Chain Composition Behavior

  1. The chain is made up of the right handlers
  2. The handlers are given “a chance” in the right order


The first two sets of  behaviors can be specified using a single, simple mock object:

The same mock can be used to test each handler.  If the mock is conditionable and inspectable, it can be used to test all five scenarios.

Example mock code (pseudo-code) [2]:

class Mock: TargetAbstraction {
    private bool wasCalled = false;
    private par passedParam;
    private ret returnValue;

    public ret m(par param) {
        passedParam = param;
        wasCalled = true;
        return returnValue;
    }

      // This makes the mock inspectable.  
      // The test can tell if the mock was called.
    public boolean gotCalled() {
        return wasCalled;
    }

      // This also makes the mock inspectable.  
      // The test can check to see what it received.
    public par passedParameter() {
        return passedParam;
    }

      // This makes the mock conditionable.  
      // The test can dictate what it returns to the tested handler.
    public void setReturn(ret value){
        returnValue = value;
    }
}  


The same mock can be used to test each Handler because:

  1. The mock can report whether it got called or not.  This allows us to use it for both the scenario where it should have been called and the scenario where it should not have been.
  2. The mock can report what was passed to it.  This allow us to use it in the scenario when a given Handler, not electing, passes the data along “unmolested” to the next Handler (in this case, the mock).
  3. The mock can be “programmed“ to return a known value.  This allows us to use it in the scenario where a given Handler, not electing, should bubble up the return from the next Handler unmolested to the caller.

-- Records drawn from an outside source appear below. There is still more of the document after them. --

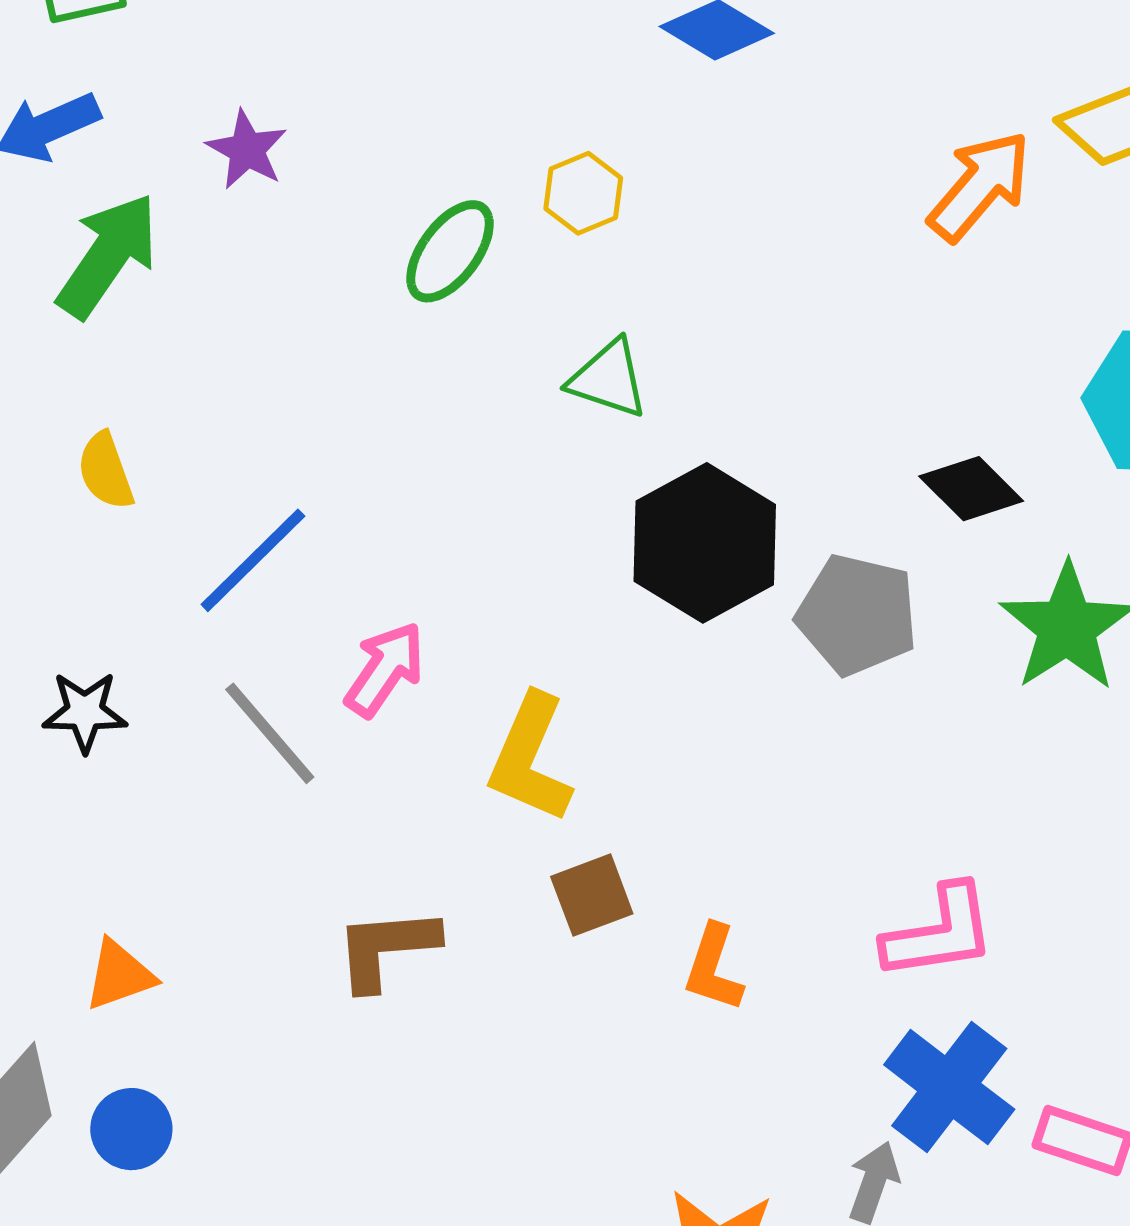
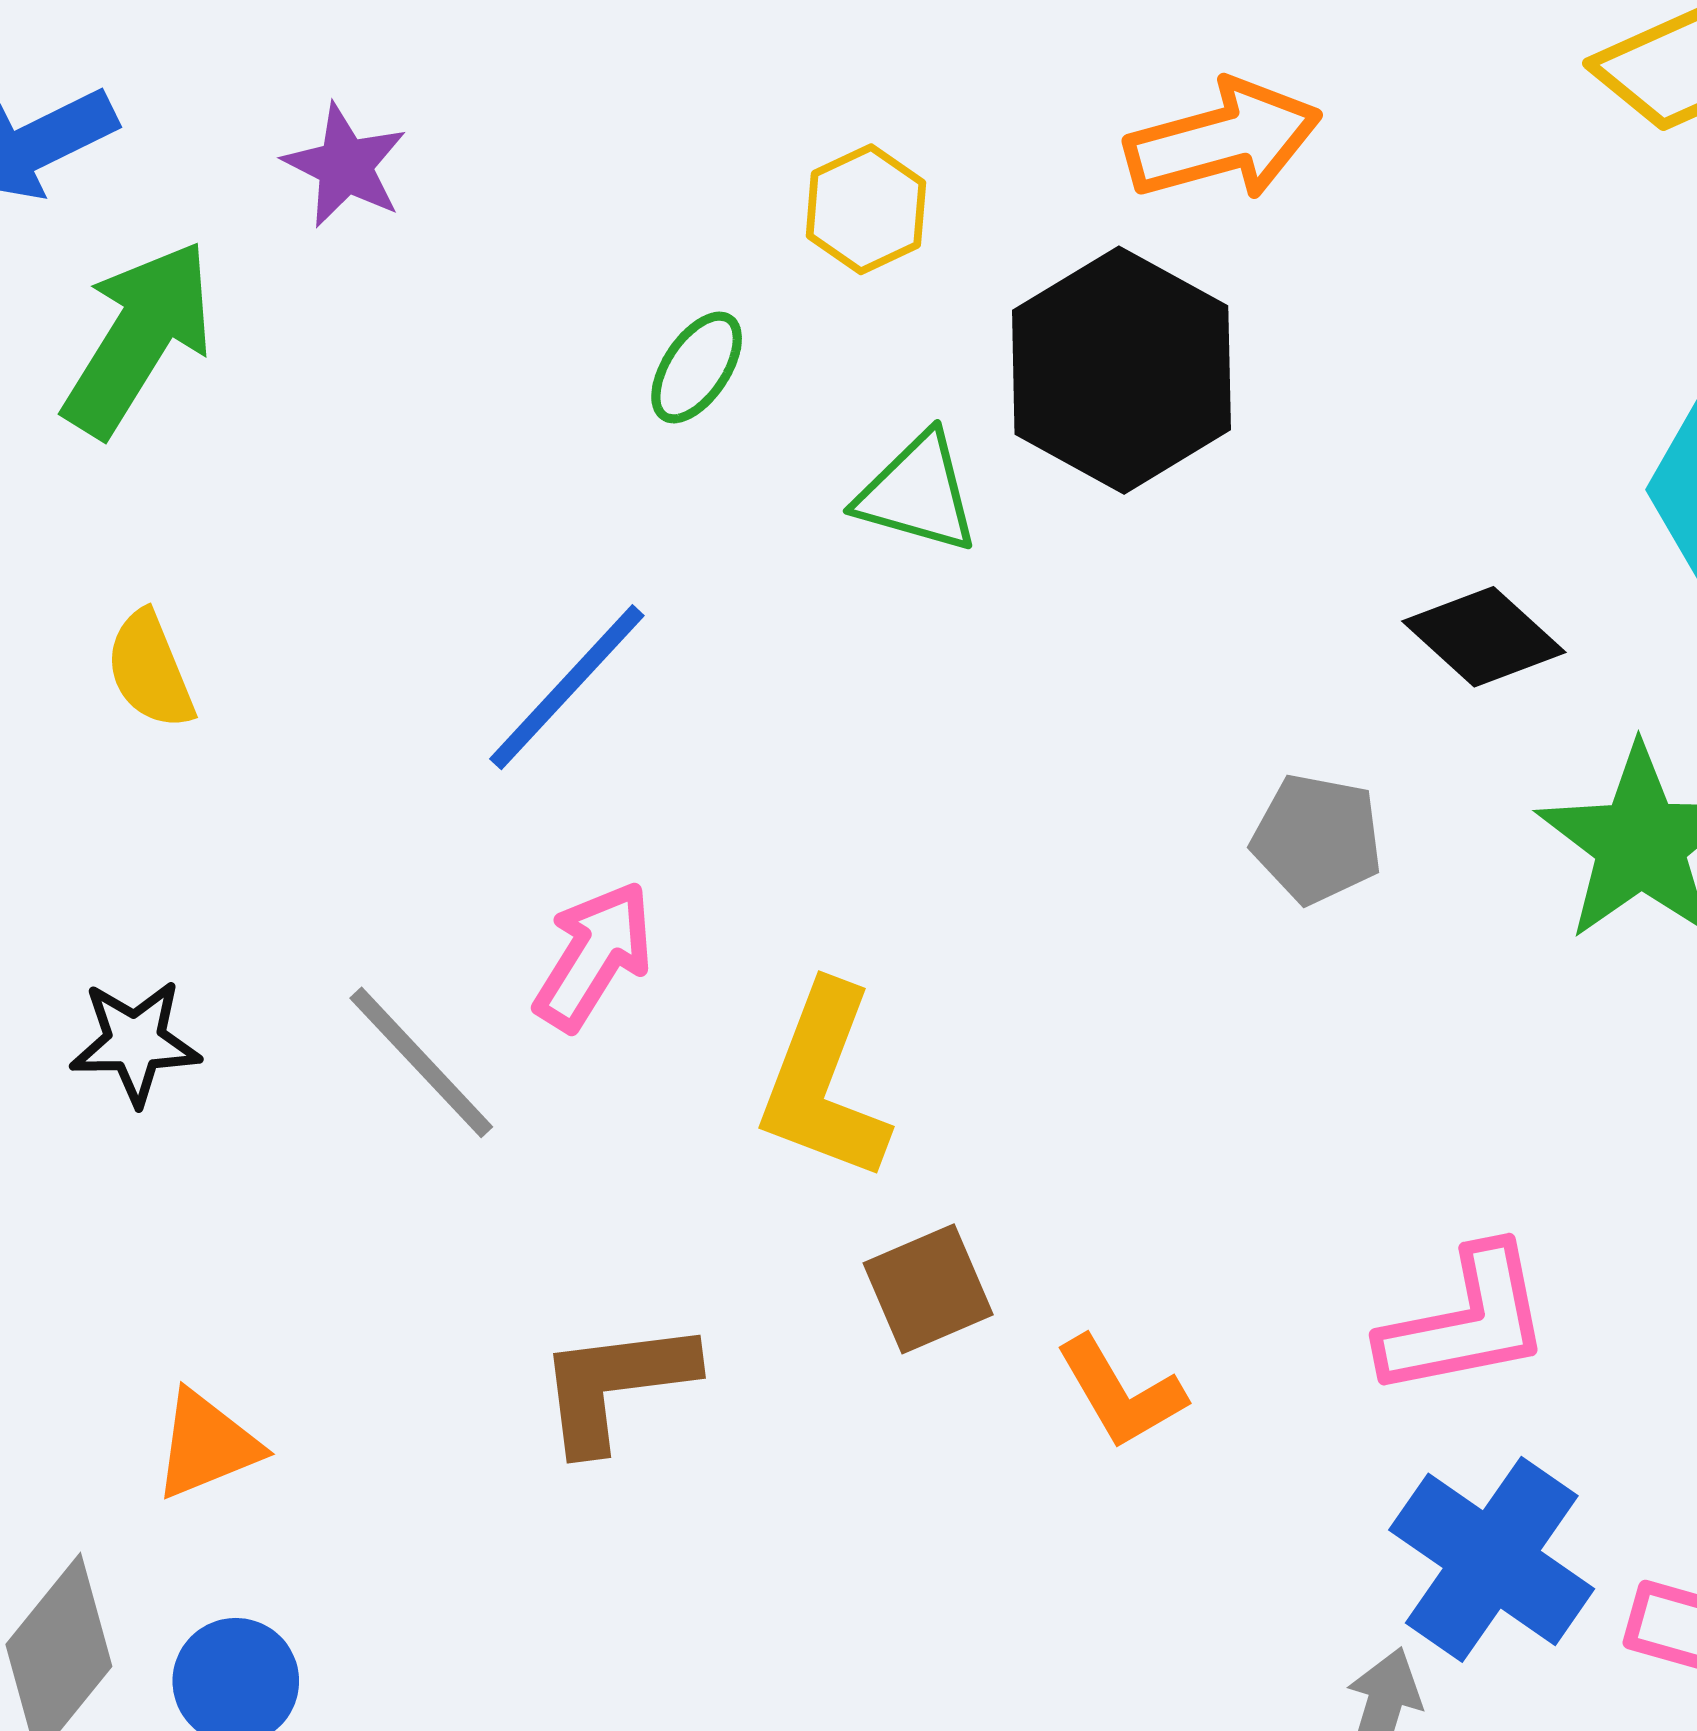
orange arrow: (980, 186) -> (1223, 140), moved, turned 37
green ellipse: (450, 251) -> (697, 367), moved, size x0.7
black hexagon: (705, 543) -> (1121, 370), moved
blue line: (253, 560) -> (567, 687), moved
gray pentagon: (857, 615) -> (1317, 839), size x0.7
orange L-shape: (713, 968) -> (1121, 1393), turned -46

However, if we started to write these tests for each and every handler, we would find that the tests were almost entirely duplications of each other.  The set of tests for each handler would do precisely the same things (albeit for a different handler implementation) except for the one test which specified “That upon acting, the given handler will perform its function correctly”.  We do not like to write redundant tests any more than we like to write redundant production code.

This, in other words, causes “pain” in the tests and, as we say frequently, all pain is diagnostic.  Perhaps the problem is in the implementation.  

The Chain of Responsibility, as classically implemented, does put two different responsibilities into each handler: to select whether it should behave, or not, and what to do in each case.

The Chain Composition, however, initially seems tricky to test.  The pattern does not specify where and how the chain is created, which is typical with patterns; we can pair the CoR with any one of a number of creational patterns, depending on how this issue should be handled, the nature of the rules of creation, how dynamic the chain needs to be, and so forth.

The short answer is that the creation of the chain should be done in a factory class.  We will deal with these issues, and the redesign they suggest, in part 2.  

However, this might be a fun challenge for you.

How would you test (really, specify) the creation of a Chain of Responsibility implementation?  Remember you need to specify in a test that the factory includes all the necessary chain objects when it builds the collection, and that the objects are in the chain in the proper order.  Give it a try, and post your thoughts in the comments section here.

---------

[1] “Design Patterns, Elements of Reusable Object Oriented Software” Gamma, Helm, Johnson, Vlissides

[2] Do we really need to encapsulate our mocks so completely?  Here Scott and Amir are not (yet) in agreement.  Amir says we can do this much more simply:

class Mock : TargetAbstraction {

    public bool gotCalled = false;
    public par passedParam;
    public ret returnValue;

    public ret m(par param) {
        passedParam = param;
        called = true;
        return returnedRet;
    }
}


Scott feels that public state is a bad smell to be avoided in all code.  So, either Amir will beat Scott into submission, or vice-versa.  What do you think?